An avoidance arrangement is presumed to have been entered into or carried out for the sole or main purpose of obtaining a tax benefit unless and until the party obtaining the tax benefit proves that, reasonably considered in light of relevant facts and circumstances, obtaining a tax benefit was not the sole or main purpose of the avoidance arrangement.
The Commissioner’s decision to invoke the provisions pertaining to impermissible avoidance arrangements is subject to objection and appeal.
The Commissioner is obliged to give notice to the taxpayer (the notice) that the provisions of the GAAR may apply in respect of an arrangement and include in this notice the reasons therefore.

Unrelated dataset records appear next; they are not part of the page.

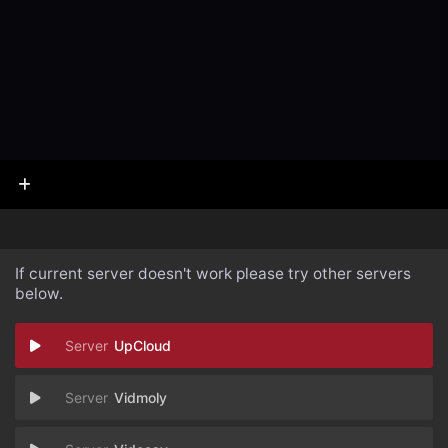
If current server doesn't work please try other servers
below.
UpCloud
Vidmoly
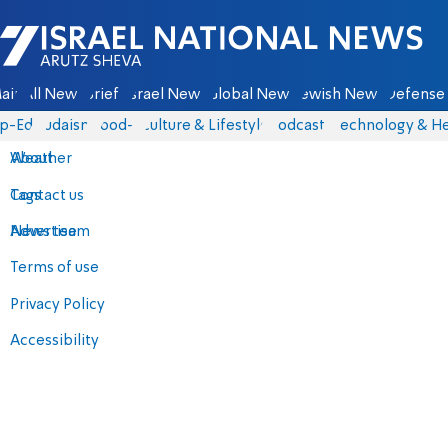
Israel National News - Arutz Sheva
ain
All News
Briefs
Israel News
Global News
Jewish News
Defense 
p-Eds
Judaism
food-1
Culture & Lifestyle
Podcasts
Technology & He
About
Weather
Contact us
Tags
Advertise
News team
Terms of use
Privacy Policy
Accessibility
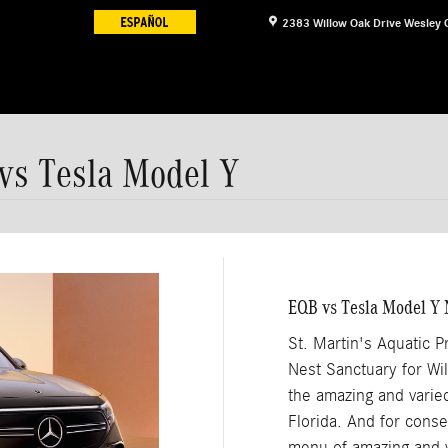
2383 Willow Oak Drive
Wesley 
 vs Tesla Model Y
EQB vs Tesla Model Y 
St. Martin's Aquatic 
Nest Sanctuary for Wild
the amazing and varied
Florida. And for cons
menu of amazing and v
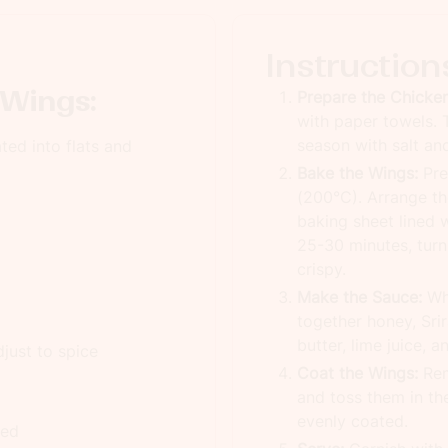
Instruction
 Wings:
Prepare the Chicken
with paper towels. T
season with salt an
ted into flats and
Bake the Wings:
Pre
(200°C). Arrange the
baking sheet lined 
25-30 minutes, turn
crispy.
Make the Sauce:
Whi
together honey, Sri
butter, lime juice, 
just to spice
Coat the Wings:
Rem
and toss them in th
evenly coated.
ted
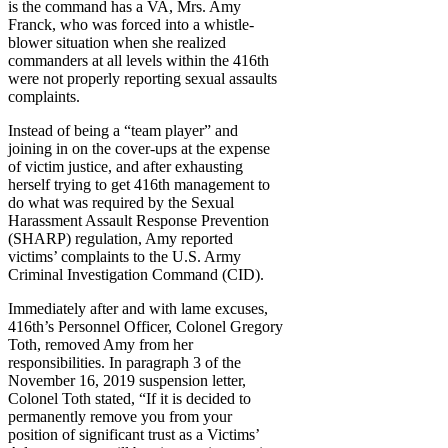
is the command has a VA, Mrs. Amy
Franck, who was forced into a whistle-
blower situation when she realized
commanders at all levels within the 416th
were not properly reporting sexual assaults
complaints.
Instead of being a “team player” and
joining in on the cover-ups at the expense
of victim justice, and after exhausting
herself trying to get 416th management to
do what was required by the Sexual
Harassment Assault Response Prevention
(SHARP) regulation, Amy reported
victims’ complaints to the U.S. Army
Criminal Investigation Command (CID).
Immediately after and with lame excuses,
416th’s Personnel Officer, Colonel Gregory
Toth, removed Amy from her
responsibilities. In paragraph 3 of the
November 16, 2019 suspension letter,
Colonel Toth stated, “If it is decided to
permanently remove you from your
position of significant trust as a Victims’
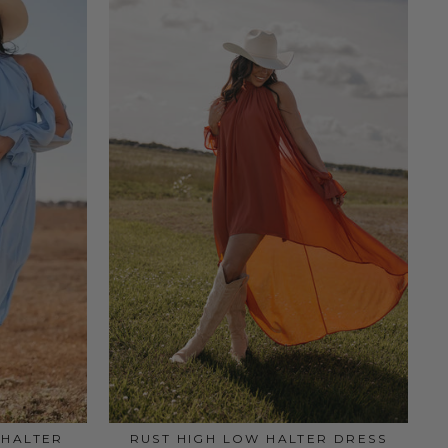
 HALTER
RUST HIGH LOW HALTER DRESS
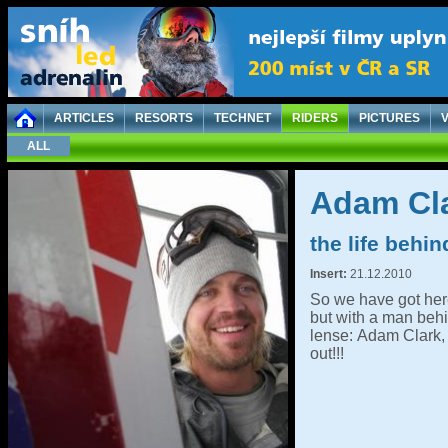
ARTICLES
RESORTS
TECHNET
RIDERS
PICTURES
ALL
Adam Cla
the life behi
Insert:
21.12.2010
So we have got here 
but with a man behi
lense: Adam Clark, 
out!!!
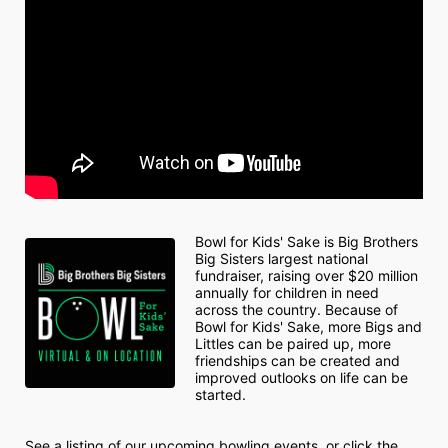
Bowl for Kids' Sake is Big Brothers 
Big Sisters largest national 
fundraiser, raising over $20 million 
annually for children in need 
across the country. Because of 
Bowl for Kids' Sake, more Bigs and 
Littles can be paired up, more 
friendships can be created and 
improved outlooks on life can be 
started.
See a listing of our upcoming bowling events, or click the 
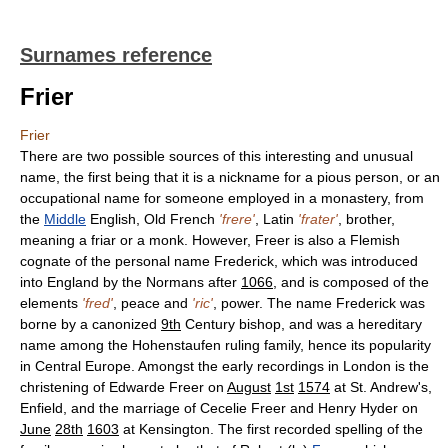
Surnames reference
Frier
Frier
There are two possible sources of this interesting and unusual
name, the first being that it is a nickname for a pious person, or an
occupational name for someone employed in a monastery, from
the
Middle
English, Old French
'frere'
, Latin
'frater'
, brother,
meaning a friar or a monk. However, Freer is also a Flemish
cognate of the personal name Frederick, which was introduced
into England by the Normans after
1066
, and is composed of the
elements
'fred'
, peace and
'ric'
, power. The name Frederick was
borne by a canonized
9th
Century bishop, and was a hereditary
name among the Hohenstaufen ruling family, hence its popularity
in Central Europe. Amongst the early recordings in London is the
christening of Edwarde Freer on
August
1st
1574
at St. Andrew's,
Enfield, and the marriage of Cecelie Freer and Henry Hyder on
June
28th
1603
at Kensington. The first recorded spelling of the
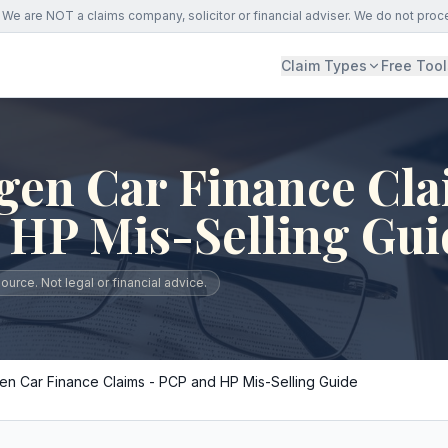
We are NOT a claims company, solicitor or financial adviser. We do not proc
Claim Types
Free Tool
gen Car Finance Cla
 HP Mis-Selling Gui
urce. Not legal or financial advice.
n Car Finance Claims - PCP and HP Mis-Selling Guide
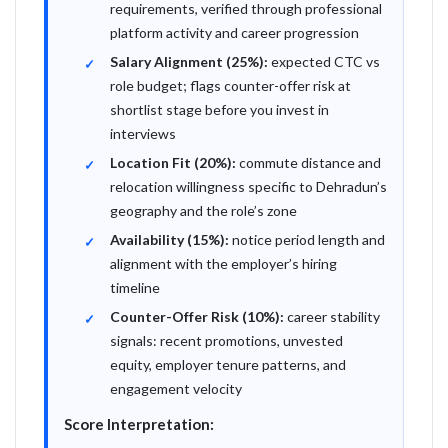
requirements, verified through professional
platform activity and career progression
Salary Alignment (25%):
expected CTC vs
role budget; flags counter-offer risk at
shortlist stage before you invest in
interviews
Location Fit (20%):
commute distance and
relocation willingness specific to Dehradun’s
geography and the role’s zone
Availability (15%):
notice period length and
alignment with the employer’s hiring
timeline
Counter-Offer Risk (10%):
career stability
signals: recent promotions, unvested
equity, employer tenure patterns, and
engagement velocity
Score Interpretation:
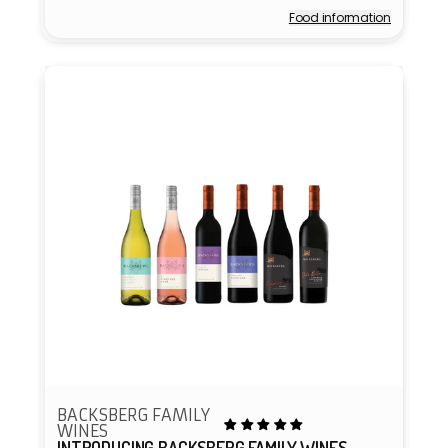
price
Food information
Vendor:
BACKSBERG FAMILY
WINES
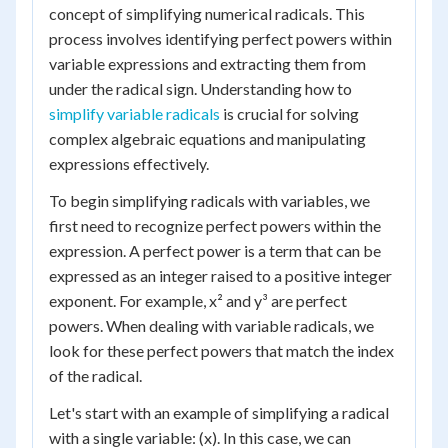
concept of simplifying numerical radicals. This
process involves identifying perfect powers within
variable expressions and extracting them from
under the radical sign. Understanding how to
simplify variable radicals
is crucial for solving
complex algebraic equations and manipulating
expressions effectively.
To begin simplifying radicals with variables, we
first need to recognize perfect powers within the
expression. A perfect power is a term that can be
expressed as an integer raised to a positive integer
exponent. For example, x² and y³ are perfect
powers. When dealing with variable radicals, we
look for these perfect powers that match the index
of the radical.
Let's start with an example of simplifying a radical
with a single variable: (x). In this case, we can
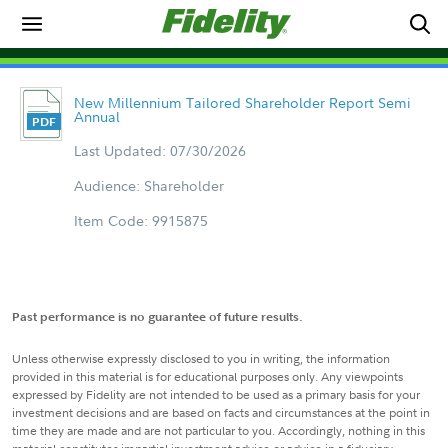
New Millennium Tailored Shareholder Report Semi
Annual
Last Updated: 07/30/2026
Audience: Shareholder
Item Code: 9915875
Past performance is no guarantee of future results.
Unless otherwise expressly disclosed to you in writing, the information
provided in this material is for educational purposes only. Any viewpoints
expressed by Fidelity are not intended to be used as a primary basis for your
investment decisions and are based on facts and circumstances at the point in
time they are made and are not particular to you. Accordingly, nothing in this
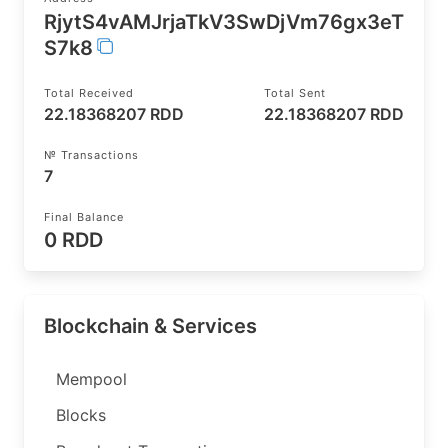
RjytS4vAMJrjaTkV3SwDjVm76gx3eT
S7k8
Total Received
Total Sent
22.18368207 RDD
22.18368207 RDD
№ Transactions
7
Final Balance
0 RDD
Blockchain & Services
Mempool
Blocks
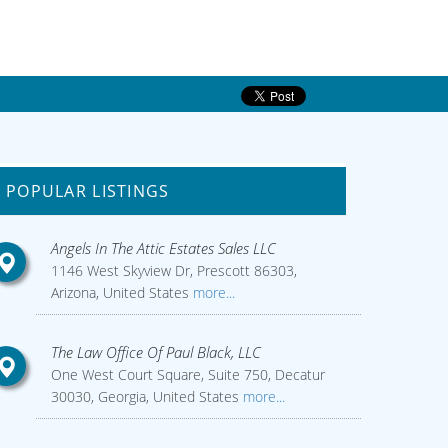
POPULAR LISTINGS
Angels In The Attic Estates Sales LLC
1146 West Skyview Dr, Prescott 86303,
Arizona, United States
more...
The Law Office Of Paul Black, LLC
One West Court Square, Suite 750, Decatur
30030, Georgia, United States
more...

The taxpayer must, within 60 days (or such longer period as the Commissioner has allowed) after the date of the notice, submit reasons to the Commissioner why the provisions of the GAAR should not be applied
The Commissioner must, within 180 days of receipt of the reasons or the expiry of the 60 day period referred
• Request additional information;
• Inform the taxpayer that the notice has been withdrawn; or
• Determine the tax by invoking the GAAR.
If the GAAR is successfully invoked, interest on underpayment of provisional tax cannot be waived.